I come to this issue with two perspectives. I am a pastor of a fairly small church that desires to be disability-friendly. At the same time, I am a father of two children on the severe end of the autism spectrum.

I know what it is like to bring children to church, not knowing if they will disrupt the service or even have a serious meltdown. I also know what it is like to try and reach out to families with disabilities but without the resources of a megachurch.

My experience is that effective ministry can take place, even without an official disability ministry or a large budget.

Here are some things that can help a church to become a welcoming and safe place for families with disabilities.

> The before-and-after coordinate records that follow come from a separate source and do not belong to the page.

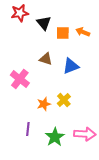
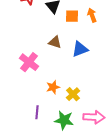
orange arrow: (83, 32) -> (92, 15), turned 48
yellow cross: (64, 100) -> (73, 94), moved
green star: (55, 137) -> (64, 120), turned -30

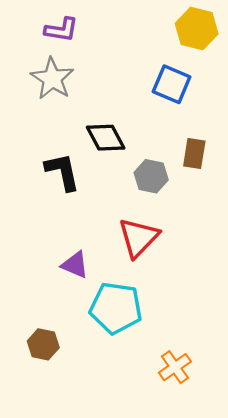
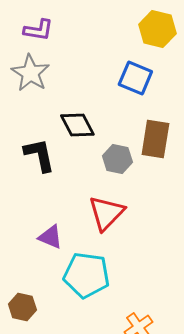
brown rectangle: (194, 154) -> (155, 139), size x1.4

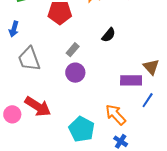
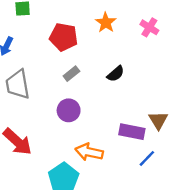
gray rectangle: (73, 50) -> (71, 74), moved
orange arrow: (116, 115) -> (89, 152), moved, turned -45

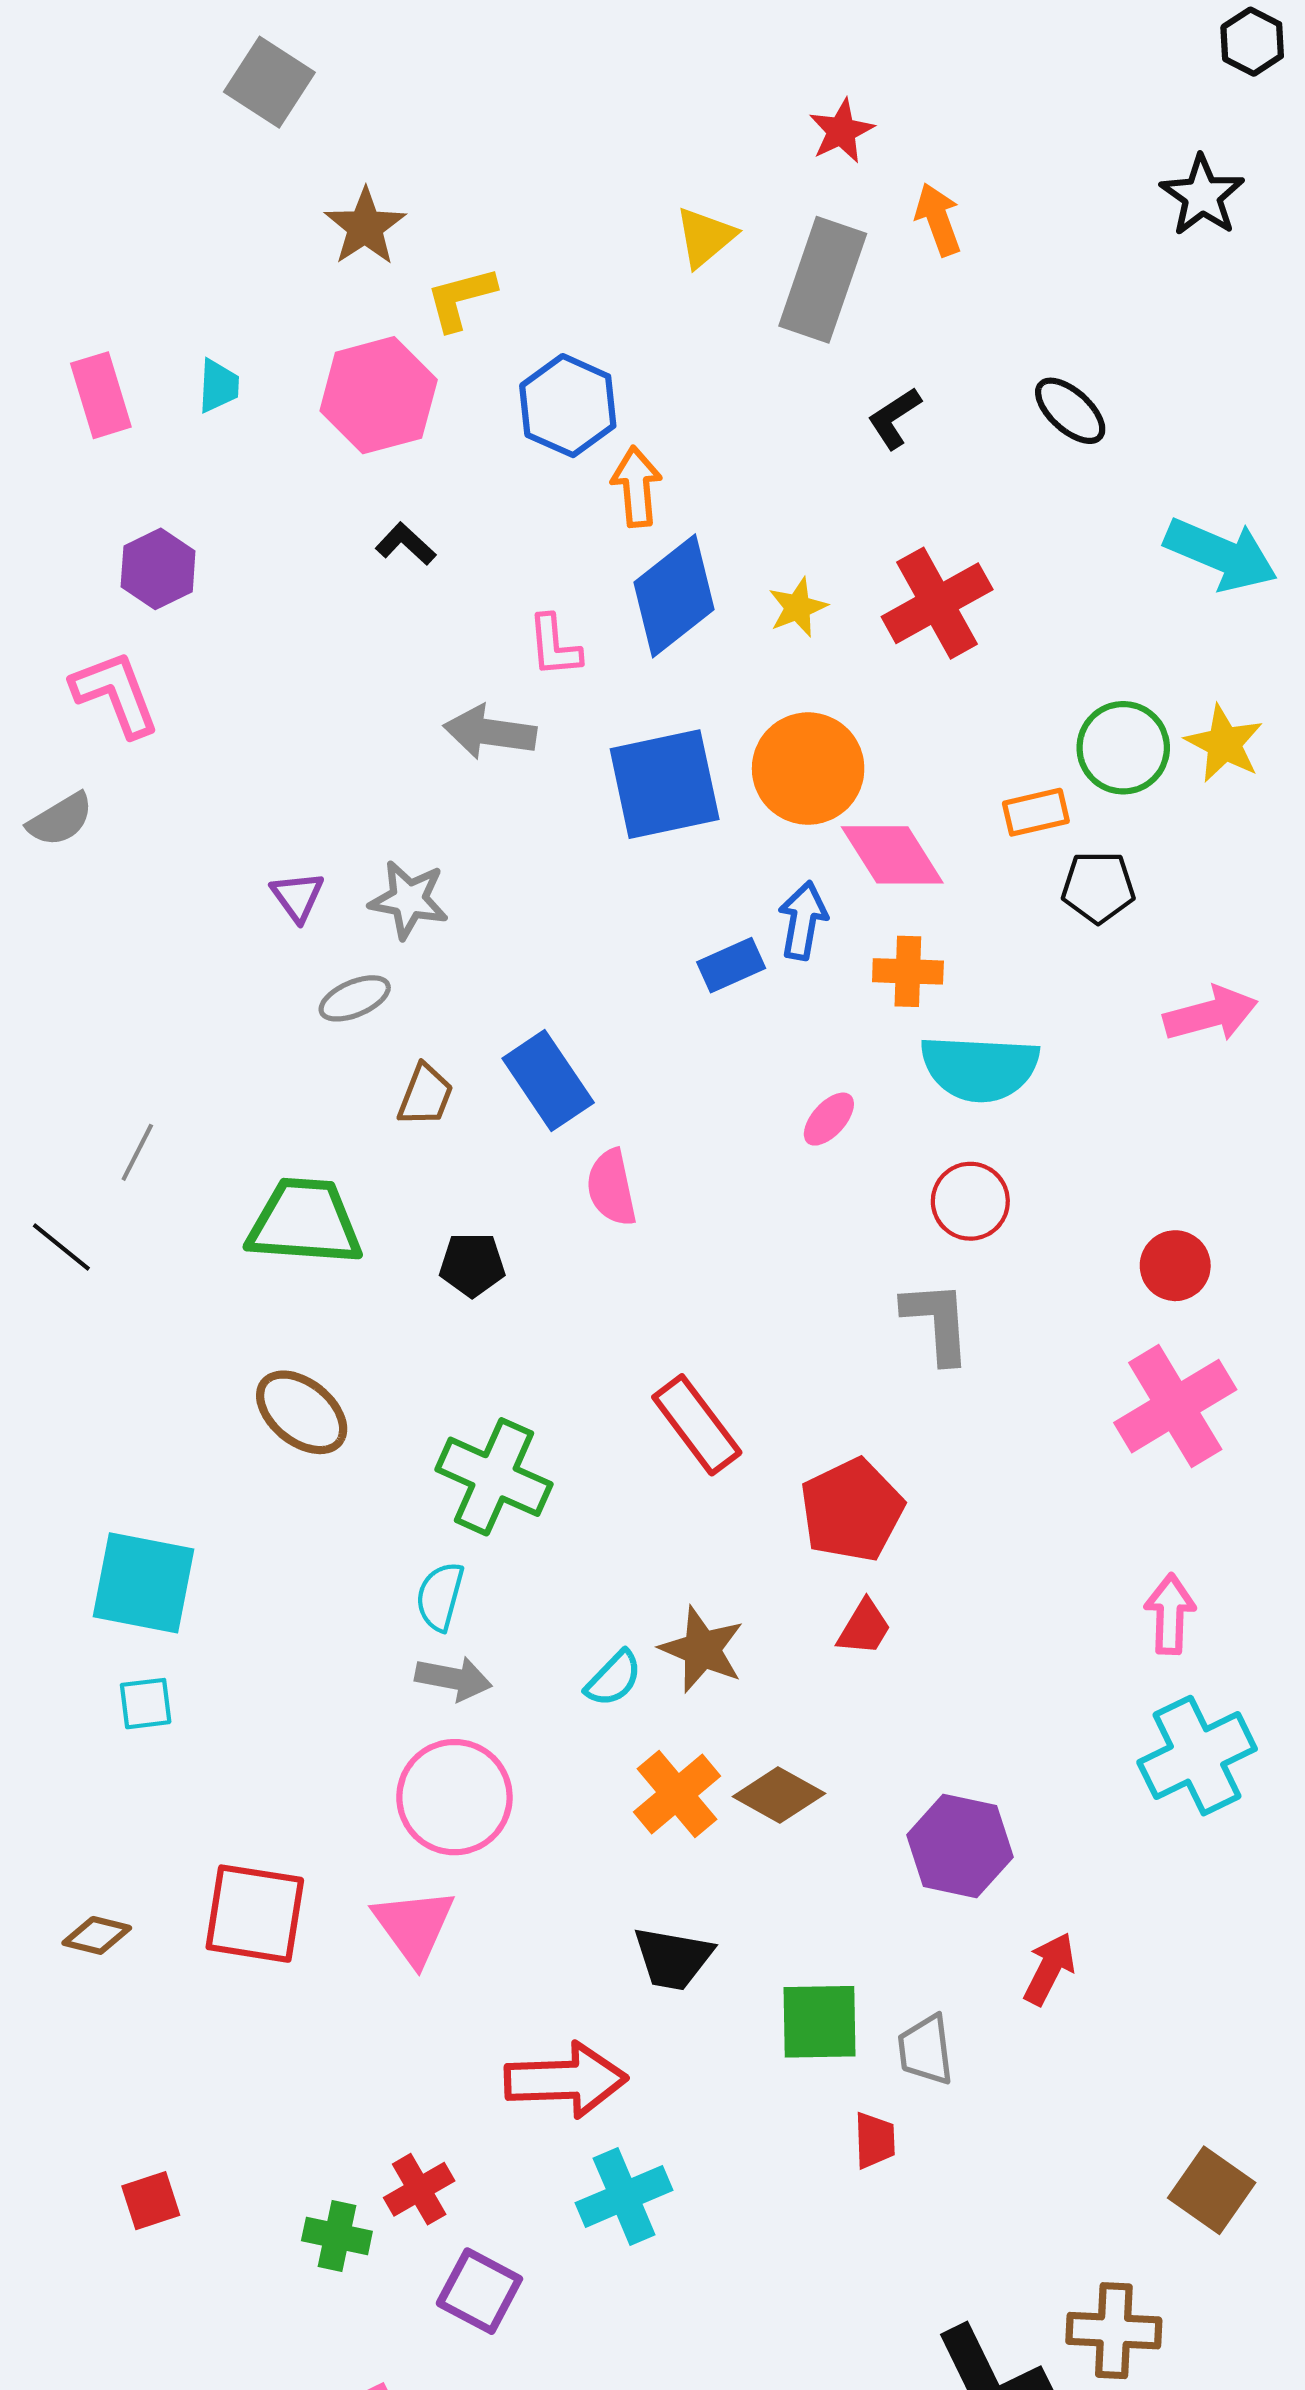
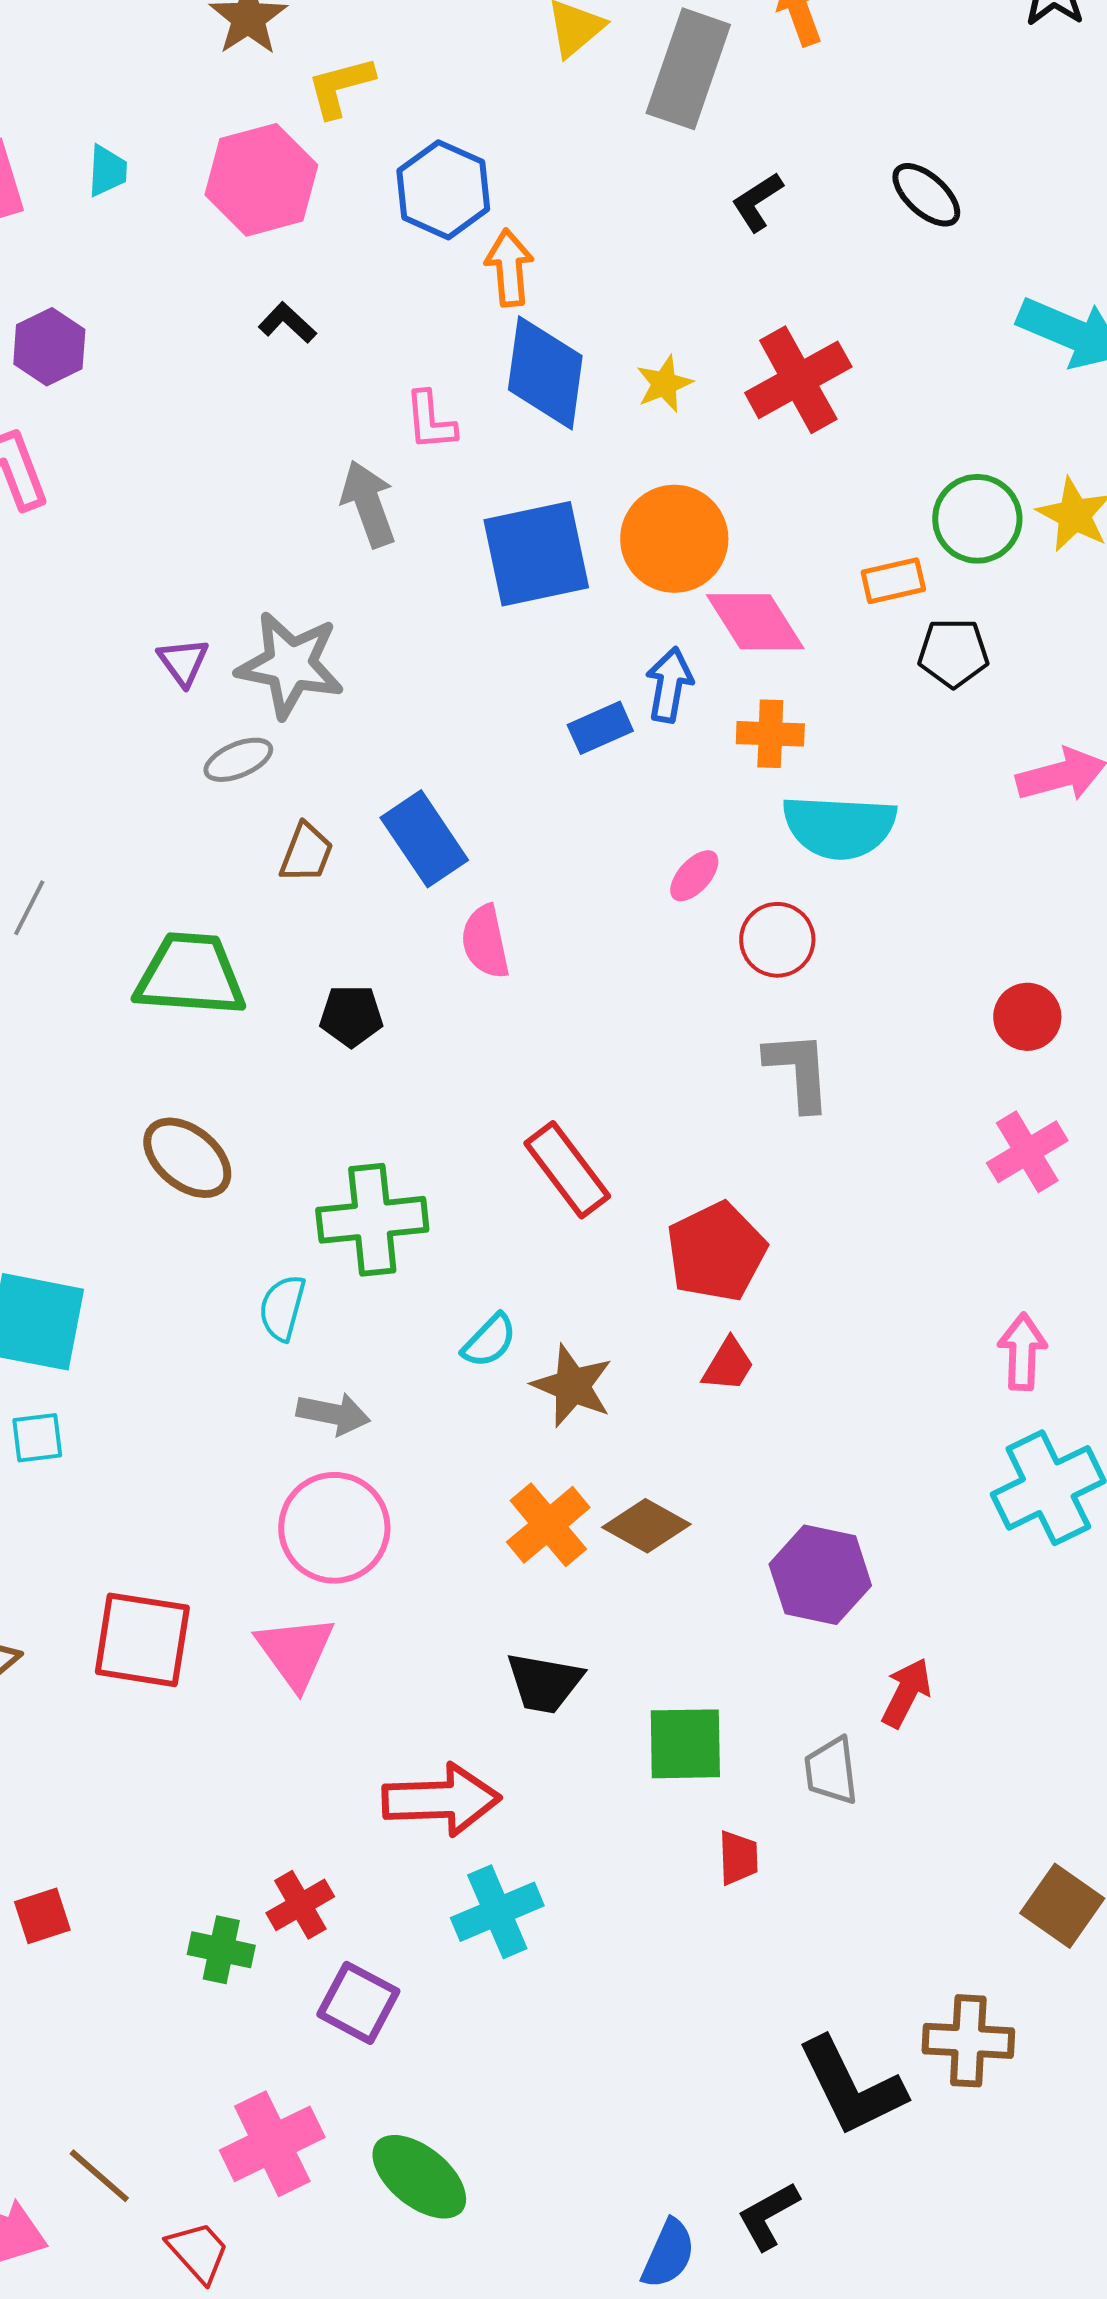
blue diamond: (674, 596) -> (545, 373), turned -44
gray arrow: (490, 732) -> (368, 504), turned 62
gray star: (409, 900) -> (290, 665), size x1.4
red circle: (970, 1201) -> (777, 940), moved
pink cross: (1175, 1406) -> (1027, 1152), size x0.7
green cross: (494, 1477) -> (372, 1220), turned -30
cyan semicircle: (440, 1596) -> (282, 1308), moved
cyan semicircle: (614, 1679) -> (489, 1341), moved
gray trapezoid: (926, 2050) -> (831, 1771), moved

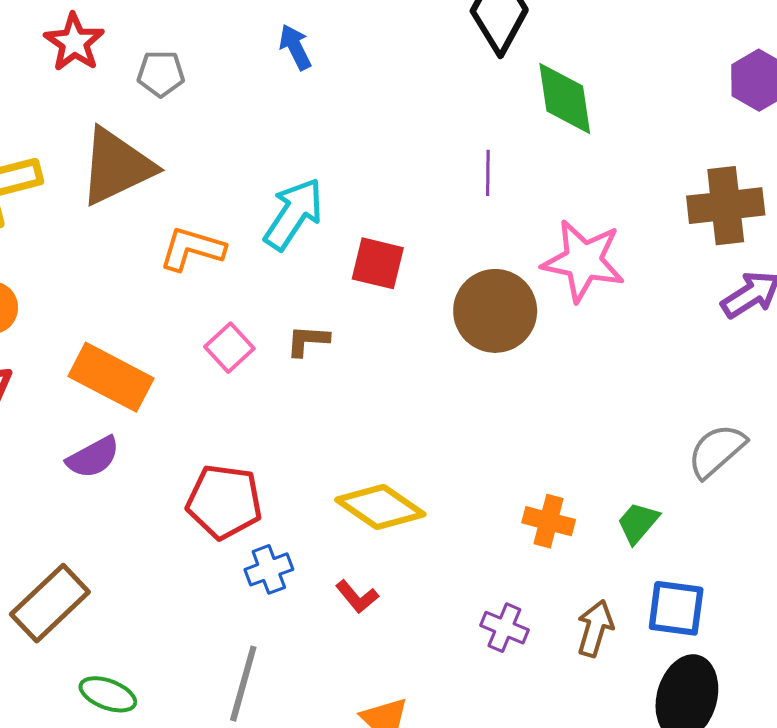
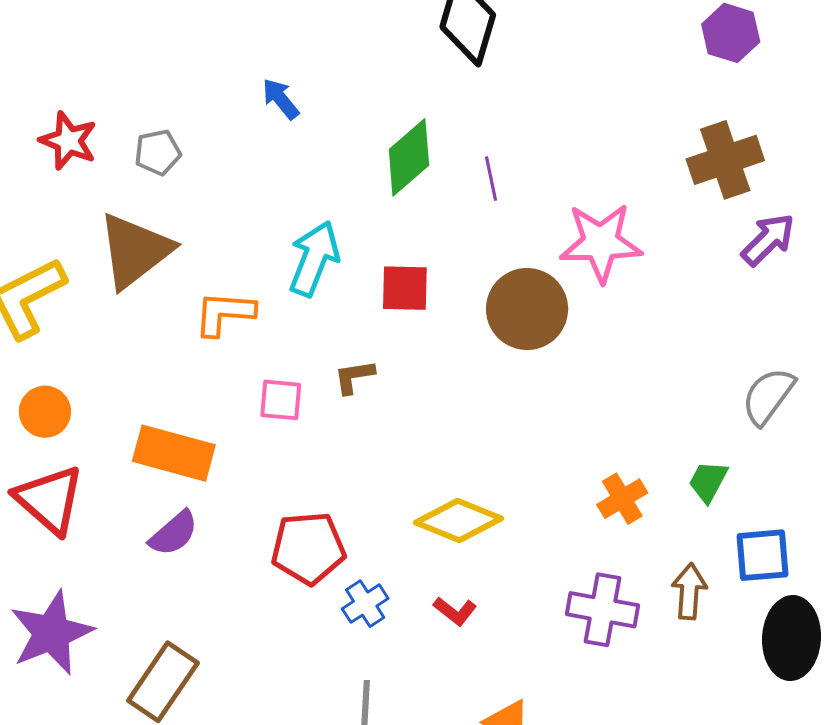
green diamond: (565, 99) -> (409, 157), moved, turned 70
pink square: (229, 348) -> (281, 400), turned -30
orange cross: (549, 521) -> (622, 499), turned -33
purple cross: (504, 628) -> (602, 610), size x1.5

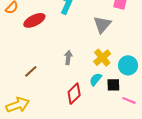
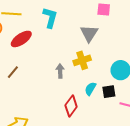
yellow cross: (102, 58) -> (82, 60), moved, turned 30
brown line: (31, 71) -> (13, 72), moved

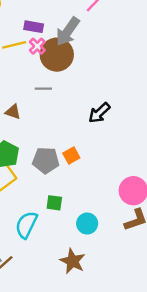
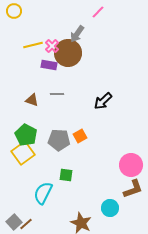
purple rectangle: (34, 27) -> (49, 65), moved
gray arrow: (68, 32) -> (77, 34), size x0.7
gray line: (43, 89) -> (57, 94), moved
cyan circle: (87, 224) -> (110, 208), moved

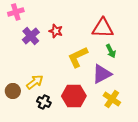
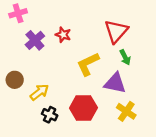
red triangle: (103, 28) -> (116, 31), turned -50
purple triangle: (102, 74) -> (115, 83), turned 40
brown circle: (13, 91) -> (15, 80), moved

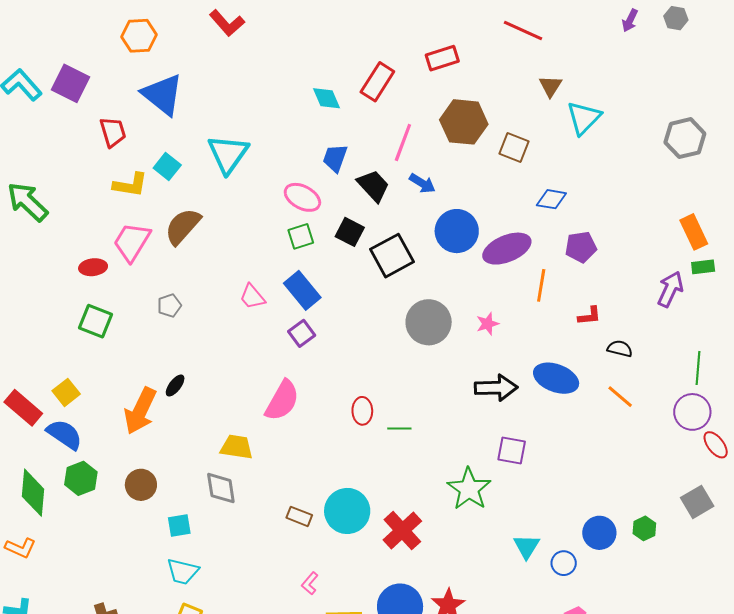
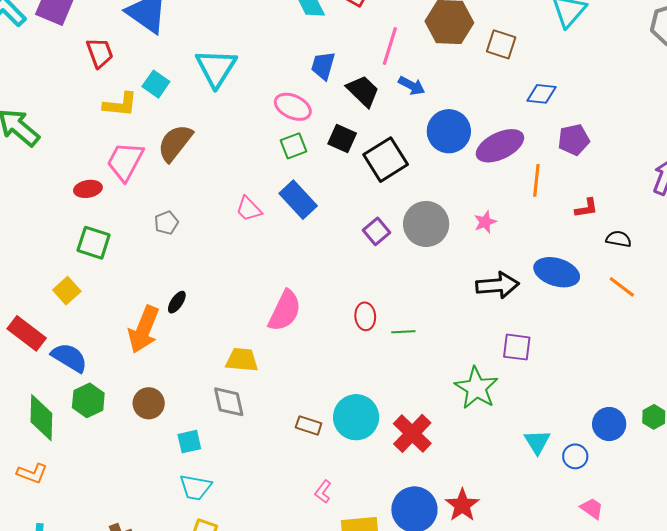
purple square: (302, 333) -> (376, 231), moved
yellow square: (66, 392) -> (67, 291), moved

  1. Respect - It is important to see people as having value simply from being created in the image of God and not based on what they can do.
  2. Inclusion - People with disabilities should not be hidden from the life of the community. Congregations who embrace people of all abilities have discovered that everyone can be a blessing.
  3. Communication - Church leaders, family, and people with disabilities should be in conversation about how inclusion can take place and what accommodations are needed.
  4. Sensitivity - While people should not feel as if they must walk on egg shells around people with disabilities and their families, common sense should be used. Think about the language that is used and avoid common, but pejorative words.
  5. Leadership - The pastor and other leaders often set the tone of the culture of the church. How does the pastor react when a person makes a loud noise in the middle of their sermon? Leading from a place of grace can do much to help the rest of the congregation to be welcoming.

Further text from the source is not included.